Using the records below, copy exactly the part that opens with the line holding "1990 yılında Shell’de" and closes with the line holding "Upravit cookie", minus the pictures.
━━ Given information ━━
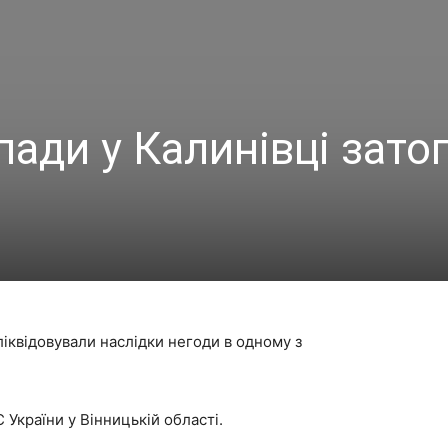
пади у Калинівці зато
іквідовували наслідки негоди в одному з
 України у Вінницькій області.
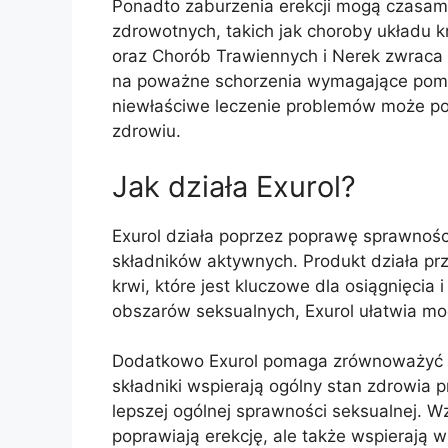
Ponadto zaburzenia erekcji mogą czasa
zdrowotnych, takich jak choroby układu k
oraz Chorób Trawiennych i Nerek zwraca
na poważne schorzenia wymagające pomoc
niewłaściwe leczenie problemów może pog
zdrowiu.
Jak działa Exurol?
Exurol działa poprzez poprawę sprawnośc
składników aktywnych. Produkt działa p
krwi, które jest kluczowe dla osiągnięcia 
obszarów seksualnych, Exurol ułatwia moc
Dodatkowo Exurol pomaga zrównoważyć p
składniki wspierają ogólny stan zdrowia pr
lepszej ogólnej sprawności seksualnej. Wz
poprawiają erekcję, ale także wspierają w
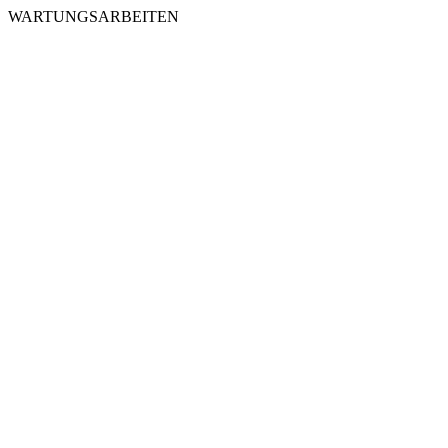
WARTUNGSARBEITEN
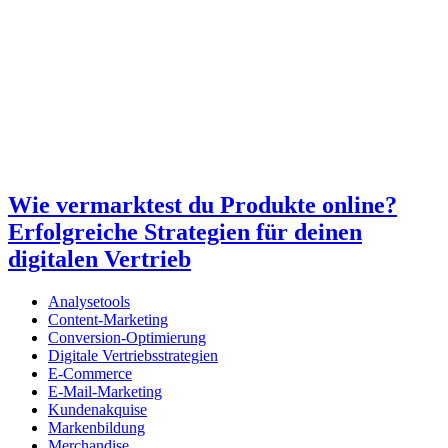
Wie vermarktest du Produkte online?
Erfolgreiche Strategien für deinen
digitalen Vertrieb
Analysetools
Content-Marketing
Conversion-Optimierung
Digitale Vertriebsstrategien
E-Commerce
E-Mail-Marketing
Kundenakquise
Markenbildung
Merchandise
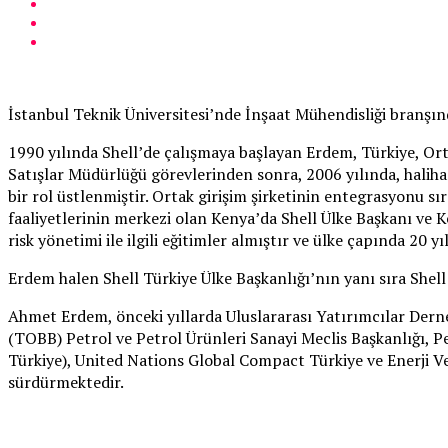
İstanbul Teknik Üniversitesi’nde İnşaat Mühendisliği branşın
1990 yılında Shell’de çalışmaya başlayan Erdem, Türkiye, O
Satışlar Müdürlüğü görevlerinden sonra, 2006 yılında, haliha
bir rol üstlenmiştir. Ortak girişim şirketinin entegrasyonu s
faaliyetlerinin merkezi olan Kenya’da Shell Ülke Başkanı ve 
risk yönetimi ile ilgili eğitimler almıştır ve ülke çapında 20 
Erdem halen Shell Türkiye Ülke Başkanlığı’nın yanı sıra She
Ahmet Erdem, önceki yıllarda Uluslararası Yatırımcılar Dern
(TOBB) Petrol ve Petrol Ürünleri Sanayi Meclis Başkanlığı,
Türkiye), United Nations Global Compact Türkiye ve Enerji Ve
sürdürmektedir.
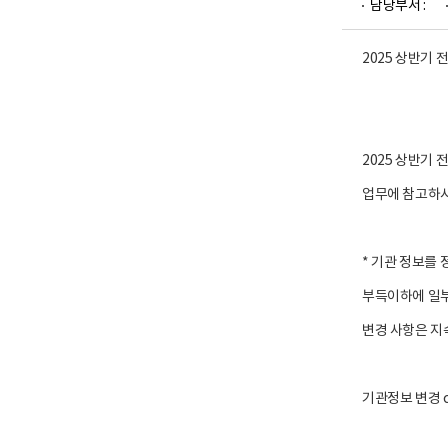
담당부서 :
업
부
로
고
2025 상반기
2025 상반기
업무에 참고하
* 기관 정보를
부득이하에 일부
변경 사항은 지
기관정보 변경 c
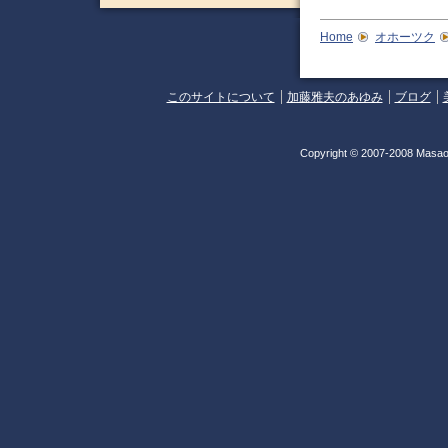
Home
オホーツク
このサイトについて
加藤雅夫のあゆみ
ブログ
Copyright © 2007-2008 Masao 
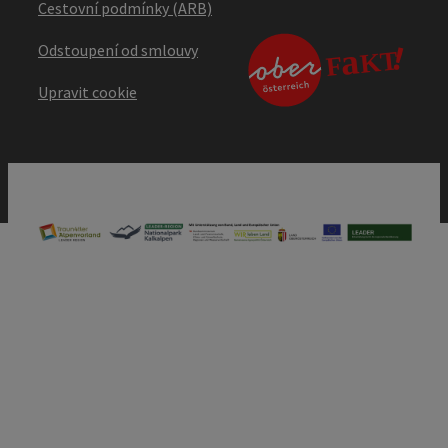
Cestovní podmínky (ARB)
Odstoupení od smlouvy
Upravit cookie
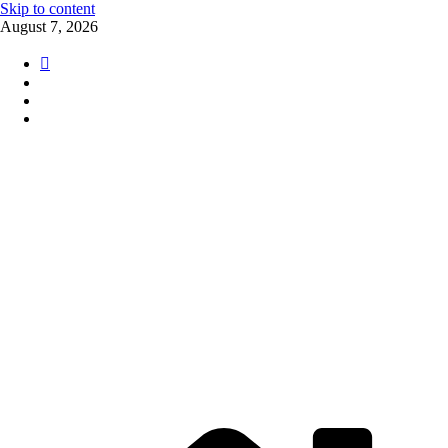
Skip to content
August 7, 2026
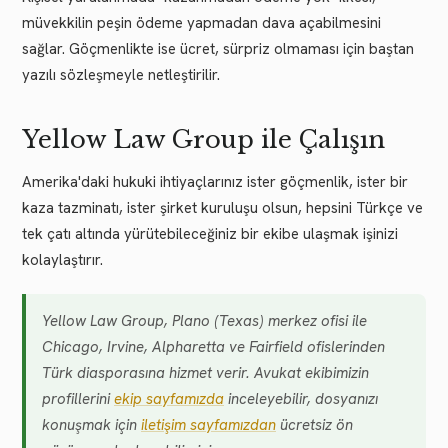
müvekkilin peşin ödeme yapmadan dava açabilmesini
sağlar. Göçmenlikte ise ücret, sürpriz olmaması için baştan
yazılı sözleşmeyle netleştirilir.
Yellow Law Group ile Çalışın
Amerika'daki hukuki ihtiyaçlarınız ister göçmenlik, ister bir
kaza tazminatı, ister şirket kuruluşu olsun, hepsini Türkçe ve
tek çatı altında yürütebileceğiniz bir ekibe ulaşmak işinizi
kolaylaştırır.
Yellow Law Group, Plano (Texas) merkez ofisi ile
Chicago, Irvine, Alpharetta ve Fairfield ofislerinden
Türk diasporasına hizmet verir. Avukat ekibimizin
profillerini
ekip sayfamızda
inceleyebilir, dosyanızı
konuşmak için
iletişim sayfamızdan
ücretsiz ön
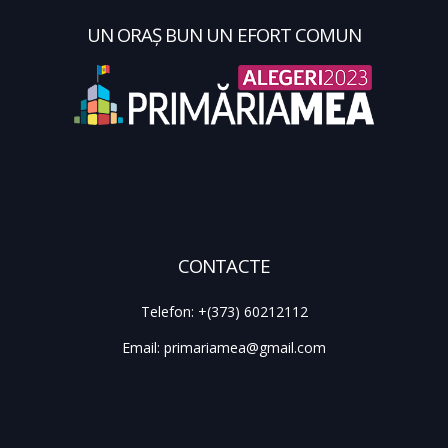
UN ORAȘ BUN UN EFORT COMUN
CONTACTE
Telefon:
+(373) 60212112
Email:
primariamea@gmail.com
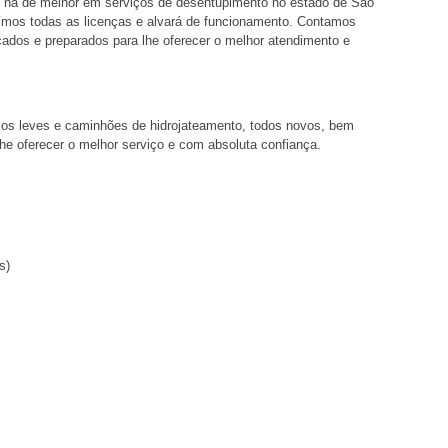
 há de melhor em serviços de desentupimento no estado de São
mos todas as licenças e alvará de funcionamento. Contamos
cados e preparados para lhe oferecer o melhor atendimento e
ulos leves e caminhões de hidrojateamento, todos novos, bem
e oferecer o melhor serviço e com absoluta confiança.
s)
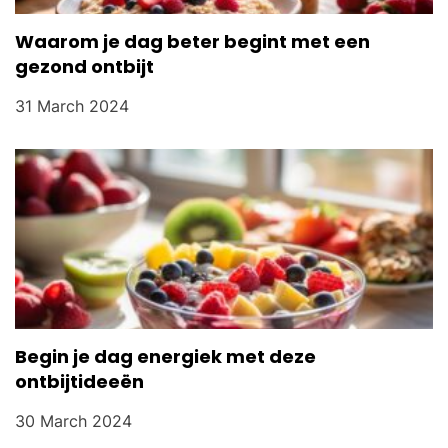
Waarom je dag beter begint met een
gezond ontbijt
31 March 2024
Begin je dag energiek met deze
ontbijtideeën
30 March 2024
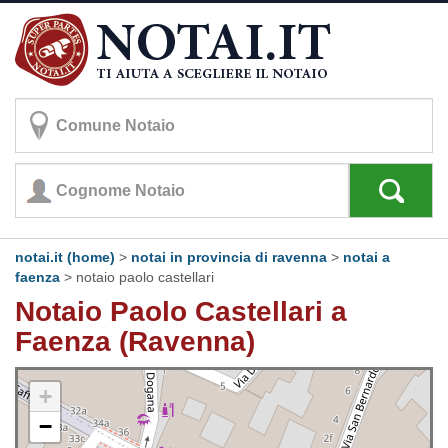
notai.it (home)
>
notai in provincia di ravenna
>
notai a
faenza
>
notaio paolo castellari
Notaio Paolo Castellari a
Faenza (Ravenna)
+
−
━━━
### Solution to the problem
1990 yılında Shell’de çalışmaya başlayan Erdem, Türkiye, O
Satışlar Müdürlüğü görevlerinden sonra, 2006 yılında, haliha
bir rol üstlenmiştir. Ortak girişim şirketinin entegrasyonu s
faaliyetlerinin merkezi olan Kenya’da Shell Ülke Başkanı ve 
risk yönetimi ile ilgili eğitimler almıştır ve ülke çapında 20 
Erdem halen Shell Türkiye Ülke Başkanlığı’nın yanı sıra She
Ahmet Erdem, önceki yıllarda Uluslararası Yatırımcılar Dern
(TOBB) Petrol ve Petrol Ürünleri Sanayi Meclis Başkanlığı,
Türkiye), United Nations Global Compact Türkiye ve Enerji Ve
sürdürmektedir.
담당부서 :
업
부
로
고
2025 상반기
2025 상반기
업무에 참고하
* 기관 정보를
부득이하에 일부
변경 사항은 지
기관정보 변경 c
Home
オホーツク
このサイトについて
加藤雅夫のあゆみ
ブログ
Copyright © 2007-2008 Masao 
Cestovní podmínky (ARB)
Odstoupení od smlouvy
Upravit cookie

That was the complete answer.